= Yuri Schmidt =

Russian human rights lawyer

Yuri Markovich Schmidt (Ю́рий Ма́ркович Шмидт; 10 May 1937 - 12 January 2013) was a Russian human rights lawyer.

Schmidt was born in Leningrad. He was a member of the Mikhail Khodorkovsky defense team from 2004, and headed the legal team for several years. He died of cancer in 2013, aged 75, in St. Petersburg.

==Early life==
Yuri Schmidt was born in Leningrad on May 10, 1937, while the USSR was going through the period of the Stalinist great purge. His father, declared as the "enemy of the people", was imprisoned in the gulag for 19 years shortly after Schmidt was born. Schmidt began studying law and graduated from Saint Petersburg State University in 1960.

== Career ==
He was not one of the lawyers considered "reliable" by the regime and pleaded in criminal proceedings for 30 years. In 1986, Schmidt was struck off the bar association. After pleading his case, he was reinstated a year later.
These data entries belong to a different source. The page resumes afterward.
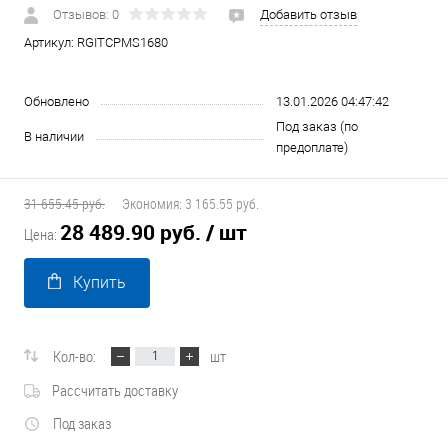
Отзывов: 0
Добавить отзыв
Артикул:
RGITCPMS1680
Обновлено
13.01.2026 04:47:42
Под заказ (по
В наличии
предоплате)
31 655.45 руб.
Экономия:
3 165.55 руб.
28 489.90 руб.
/ шт
Цена:
Купить
Кол-во:
шт
Рассчитать доставку
Под заказ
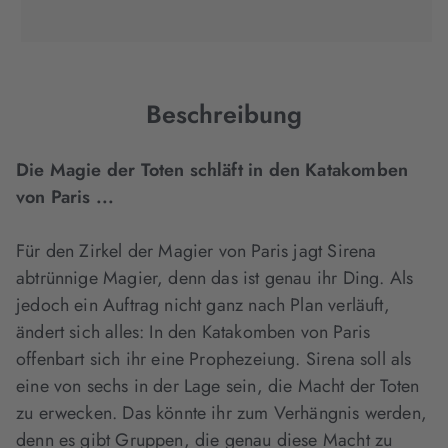
(wird
(wird
(wird
in
in
in
neuem
neuem
neuem
Tab
Tab
Tab
geöffnet)
geöffnet)
geöffnet)
Beschreibung
Die Magie der Toten schläft in den Katakomben
von Paris ...
Für den Zirkel der Magier von Paris jagt Sirena
abtrünnige Magier, denn das ist genau ihr Ding. Als
jedoch ein Auftrag nicht ganz nach Plan verläuft,
ändert sich alles: In den Katakomben von Paris
offenbart sich ihr eine Prophezeiung. Sirena soll als
eine von sechs in der Lage sein, die Macht der Toten
zu erwecken. Das könnte ihr zum Verhängnis werden,
denn es gibt Gruppen, die genau diese Macht zu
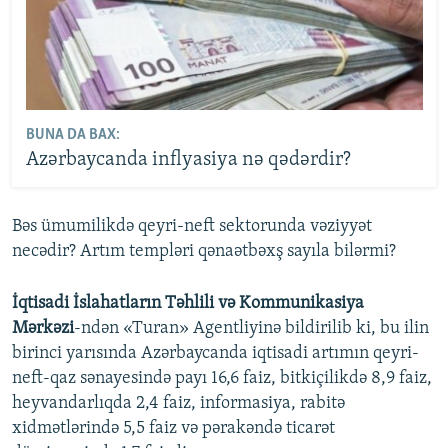
BUNA DA BAX:
Azərbaycanda inflyasiya nə qədərdir?
Bəs ümumilikdə qeyri-neft sektorunda vəziyyət
necədir? Artım templəri qənaətbəxş sayıla bilərmi?
İqtisadi İslahatların Təhlili və Kommunikasiya
Mərkəzi
-ndən «Turan» Agentliyinə bildirilib ki, bu ilin
birinci yarısında Azərbaycanda iqtisadi artımın qeyri-
neft-qaz sənayesində payı 16,6 faiz, bitkiçilikdə 8,9 faiz,
heyvandarlıqda 2,4 faiz, informasiya, rabitə
xidmətlərində 5,5 faiz və pərakəndə ticarət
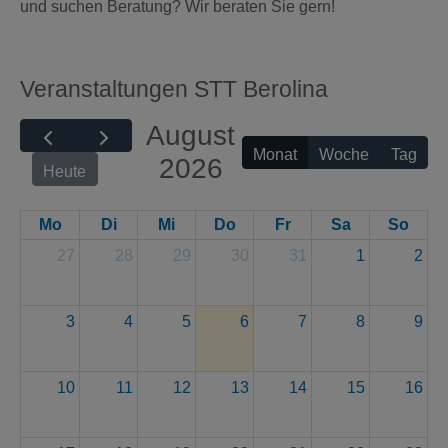
und suchen Beratung? Wir beraten Sie gern!
Veranstaltungen STT Berolina
August
Monat
Woche
Tag
2026
Heute
Mo
Di
Mi
Do
Fr
Sa
So
27
28
29
30
31
1
2
3
4
5
6
7
8
9
10
11
12
13
14
15
16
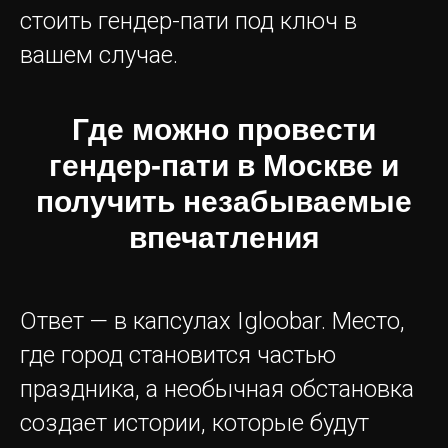
стоить гендер-пати под ключ в
вашем случае.
Акции
Где можно провести
Меню
гендер-пати в Москве и
получить незабываемые
Фото
впечатления
Цены
Мероприятия
Ответ — в капсулах Igloobar. Место,
Контакты
где город становится частью
+7 (499) 288-17-13
праздника, а необычная обстановка
создает истории, которые будут
Блог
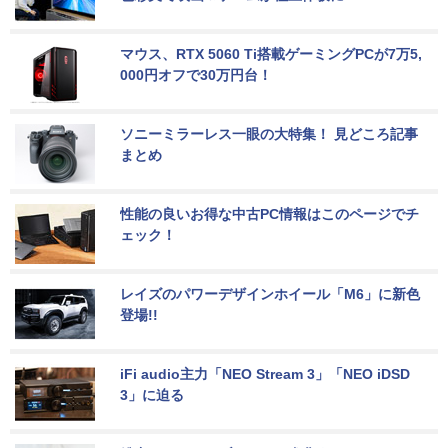
マウス、RTX 5060 Ti搭載ゲーミングPCが7万5,
000円オフで30万円台！
ソニーミラーレス一眼の大特集！ 見どころ記事
まとめ
性能の良いお得な中古PC情報はこのページでチ
ェック！
レイズのパワーデザインホイール「M6」に新色
登場!!
iFi audio主力「NEO Stream 3」「NEO iDSD 
3」に迫る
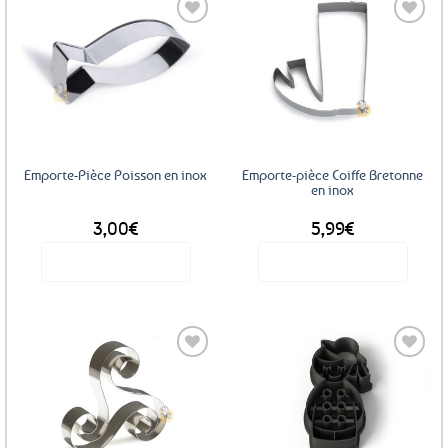
Ajouter
Ajouter
aux
aux
favoris
favoris
Emporte-Pièce Poisson en inox
Emporte-pièce Coiffe Bretonne
en inox
3,00
€
5,99
€
Voir le produit
Voir le produit
Ajouter
Ajouter
aux
aux
favoris
favoris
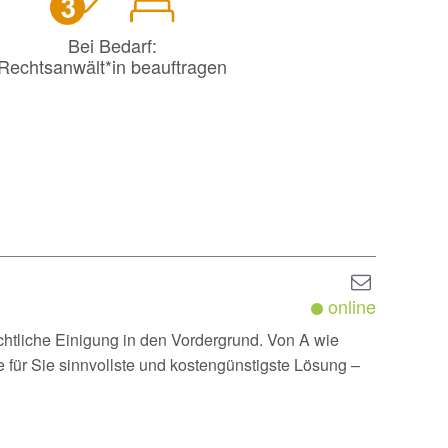
Bei Bedarf:
Rechtsanwält*in beauftragen
online
chtliche Einigung in den Vordergrund. Von A wie
für Sie sinnvollste und kostengünstigste Lösung –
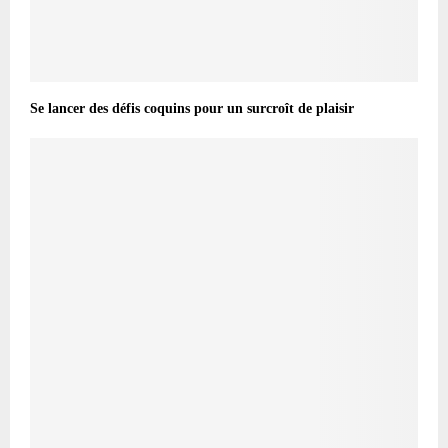
Se lancer des défis coquins pour un surcroît de plaisir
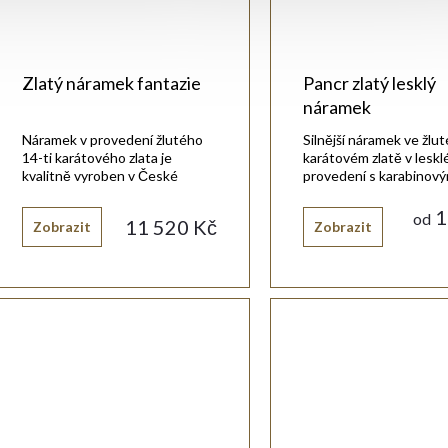
Zlatý náramek fantazie
Pancr zlatý lesklý
náramek
Náramek v provedení žlutého
Silnější náramek ve žlu
14-ti karátového zlata je
karátovém zlatě v lesk
kvalitně vyroben v České
provedení s karabinov
republice.
uzávěrem.
1
od
11 520 Kč
Zobrazit
Zobrazit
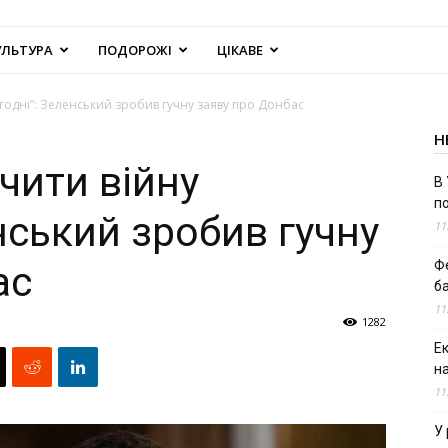
УЛЬТУРА
ПОДОРОЖІ
ЦІКАВЕ
огодні”: Зеленський зробив гучну заяву про Донбас
Н
нчити війну
В 
п
нський зробив гучну
11
Ф
ас
б
11
1282
Е
н
11
У 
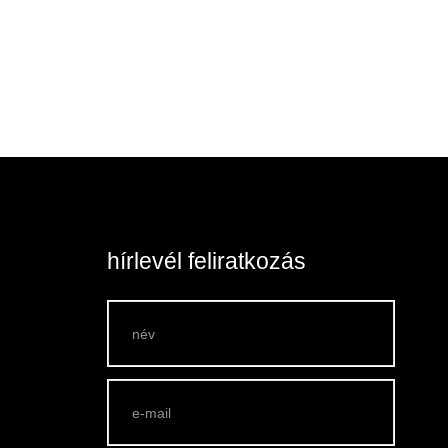
price
price
was:
is:
6,750 Ft.
5,750 Ft.
hírlevél feliratkozás
lek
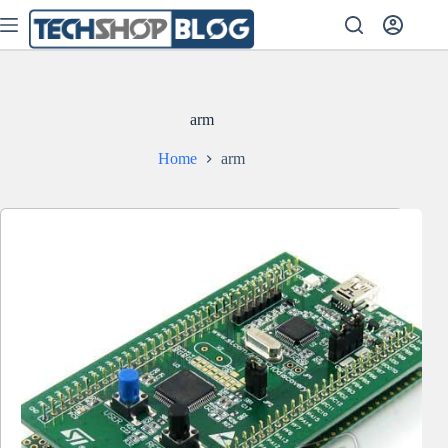
Skip
to
content
arm
Home
arm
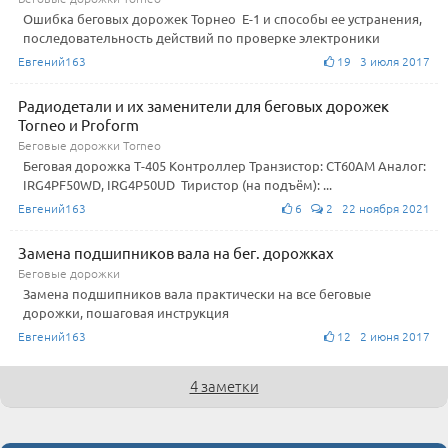
Ошибка беговых дорожек Торнео Е-1 и способы ее устранения,
последовательность действий по проверке электроники
Евгений163
19 3 июля 2017
Радиодетали и их заменители для беговых дорожек
Torneo и Proform
Беговые дорожки Torneo
Беговая дорожка Т-405 Контроллер Транзистор: CT60AM Аналог:
IRG4PF50WD, IRG4P50UD Тиристор (на подъём): ...
Евгений163
6
2 22 ноября 2021
Замена подшипников вала на бег. дорожках
Беговые дорожки
Замена подшипников вала практически на все беговые
дорожки, пошаговая инструкция
Евгений163
12 2 июня 2017
4 заметки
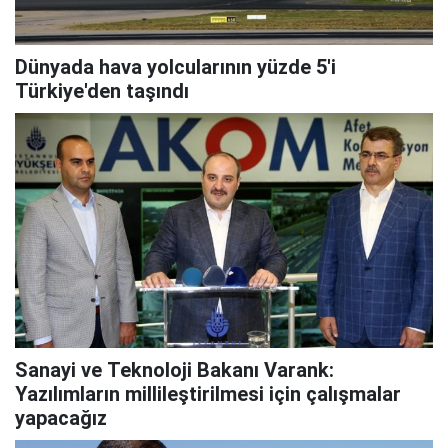
Dünyada hava yolcularının yüzde 5'i
Türkiye'den taşındı
Sanayi ve Teknoloji Bakanı Varank:
Yazılımların millileştirilmesi için çalışmalar
yapacağız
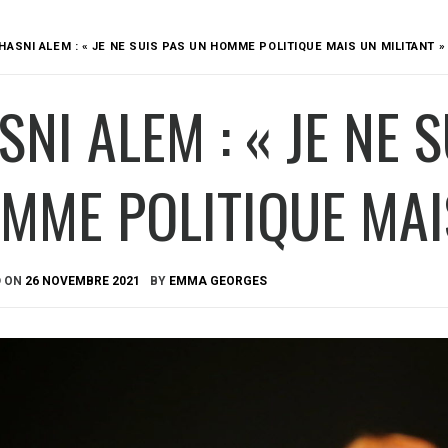
HASNI ALEM : « JE NE SUIS PAS UN HOMME POLITIQUE MAIS UN MILITANT »
SNI ALEM : « JE NE 
MME POLITIQUE MAI
D ON
26 NOVEMBRE 2021
BY
EMMA GEORGES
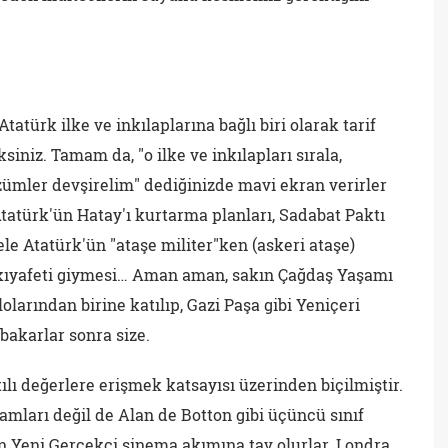
atürk ilke ve inkılaplarına bağlı biri olarak tarif
iniz. Tamam da, "o ilke ve inkılapları sırala,
ümler devşirelim" dediğinizde mavi ekran verirler
Atatürk'ün Hatay'ı kurtarma planları, Sadabat Paktı
le Atatürk'ün "ataşe militer"ken (askeri ataşe)
i kıyafeti giymesi… Aman aman, sakın Çağdaş Yaşamı
arından birine katılıp, Gazi Paşa gibi Yeniçeri
 bakarlar sonra size.
ılı değerlere erişmek katsayısı üzerinden biçilmiştir.
damları değil de Alan de Botton gibi üçüncü sınıf
an Yeni Gerçekçi sinema akımına tav olurlar. Londra,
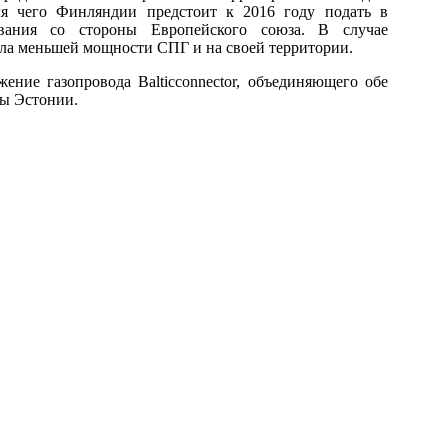
ля чего Финляндии предстоит к 2016 году подать в
вания со стороны Европейского союза. В случае
ала меньшей мощности СПГ и на своей территории.
ение газопровода Balticconnector, объединяющего обе
ны Эстонии.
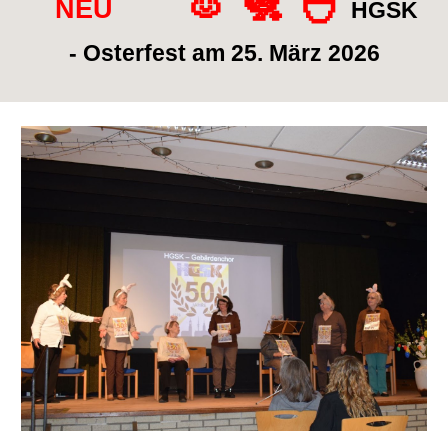
🐰 🐔 🐣
NEU
HGSK
- Osterfest am 25. März 2026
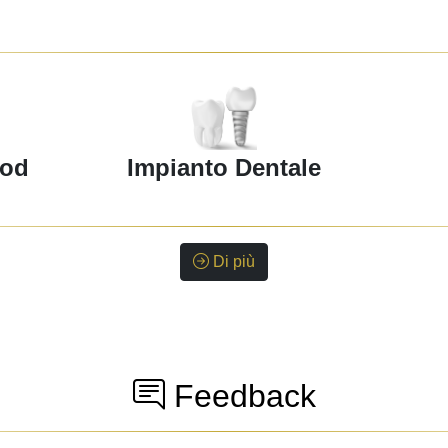
ood
Impianto Dentale
Di più
Feedback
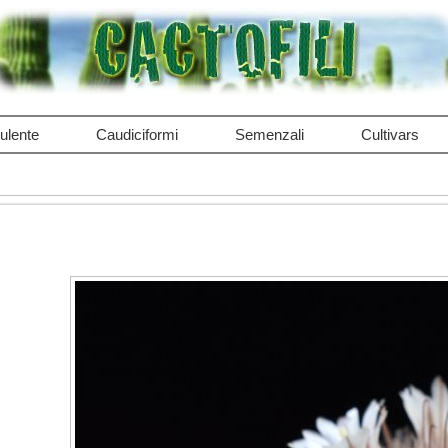
ulente
Caudiciformi
Semenzali
Cultivars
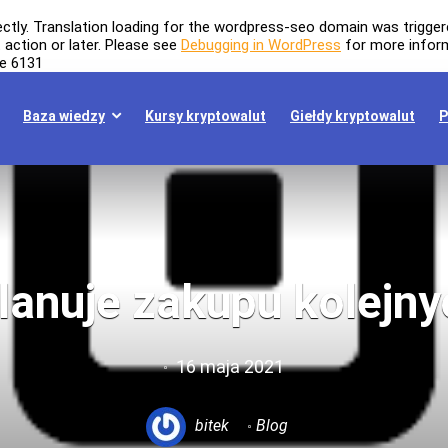
ectly
. Translation loading for the
wordpress-seo
domain was triggered
t
action or later. Please see
Debugging in WordPress
for more inform
ne
6131
Baza wiedzy
Kursy kryptowalut
Giełdy kryptowalut
P
lanuje zakupu kolejn
16 maja 2021
bitek
Blog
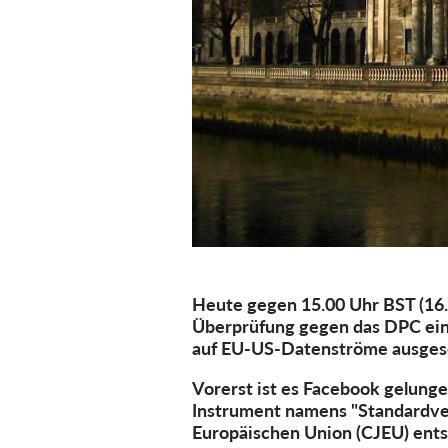
Heute gegen 15.00 Uhr BST (16.0
Überprüfung gegen das DPC einz
auf EU-US-Datenströme ausgese
Vorerst ist es Facebook gelung
Instrument namens "Standardvert
Europäischen Union (CJEU) ents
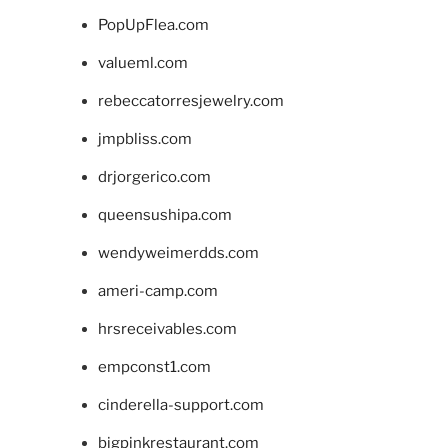
PopUpFlea.com
valueml.com
rebeccatorresjewelry.com
jmpbliss.com
drjorgerico.com
queensushipa.com
wendyweimerdds.com
ameri-camp.com
hrsreceivables.com
empconst1.com
cinderella-support.com
bigpinkrestaurant.com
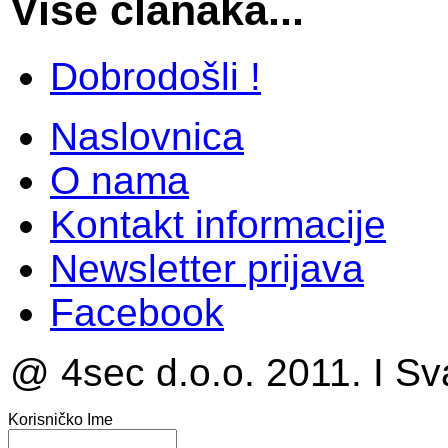
Više članaka...
Dobrodošli !
Naslovnica
O nama
Kontakt informacije
Newsletter prijava
Facebook
@ 4sec d.o.o. 2011. I Sv
Korisničko Ime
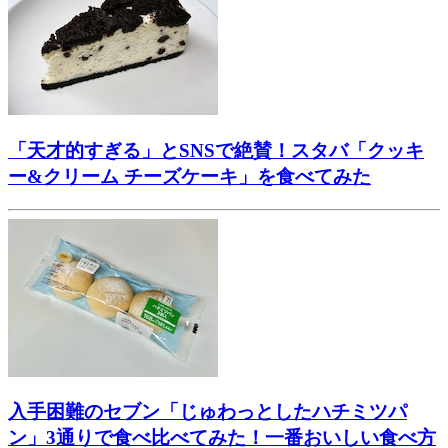
「天才的すぎる」とSNSで絶賛！スタバ「クッキ
ー&クリーム チーズケーキ」を食べてみた
入手困難のセブン「じゅわっとしたハチミツパ
ン」3通りで食べ比べてみた！一番おいしい食べ方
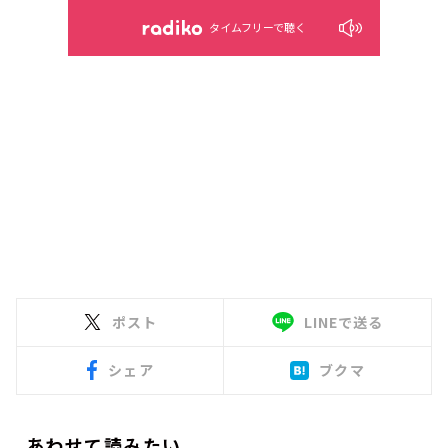
タイムフリーで聴く
ポスト
LINEで送る
シェア
ブクマ
あわせて読みたい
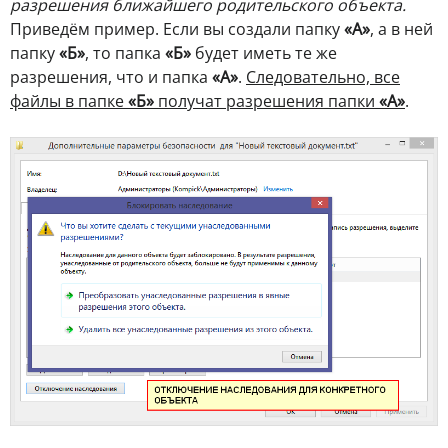
разрешения ближайшего родительского объекта.
Приведём пример. Если вы создали папку
«А»
, а в ней
папку
«Б»
, то папка
«Б»
будет иметь те же
разрешения, что и папка
«А»
.
Следовательно, все
файлы в папке
«Б»
получат разрешения папки
«А»
.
He began representing prisoners charged with political crimes in the late 1980s. His clients included jailed leaders of political independence movements in the ethnic enclaves of Nagorno-Karabakh and South Ossetia, a journalist charged with defaming President Islam Karimov of Uzbekistan. His most resounding victory was the acquittal of Aleksandr Nikitin, a former Soviet submarine captain who had been charged with espionage and high treason after he wrote a series of reports detailing radioactive pollution by Russia’s navy. He was a member of the Mikhail Khodorkovsky defense team from 2004, and headed the legal team for several years.